* **Problem to work on**
What is needed is a word-for-word copy of all the entries, minus the pictures.

Dataset entries:
"""

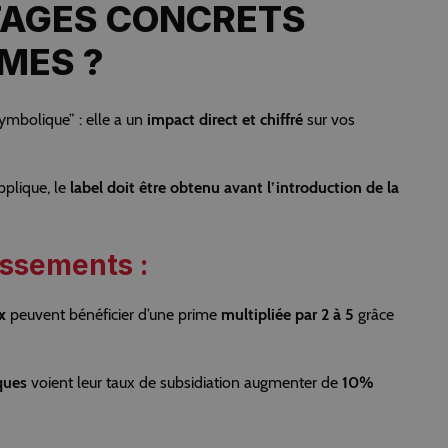
TAGES CONCRETS
MES ?
ymbolique” : elle a un
impact direct et chiffré
sur vos
pplique, le
label doit être obtenu avant l’introduction de la
issements :
x
peuvent bénéficier d’une prime
multipliée par 2 à 5
grâce
ques
voient leur taux de subsidiation augmenter de
10%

"""

* **Written response**
TAGES CONCRETS
MES ?
ymbolique” : elle a un
impact direct et chiffré
sur vos
pplique, le
label doit être obtenu avant l’introduction de la
issements :
x
peuvent bénéficier d’une prime
multipliée par 2 à 5
grâce
ques
voient leur taux de subsidiation augmenter de
10%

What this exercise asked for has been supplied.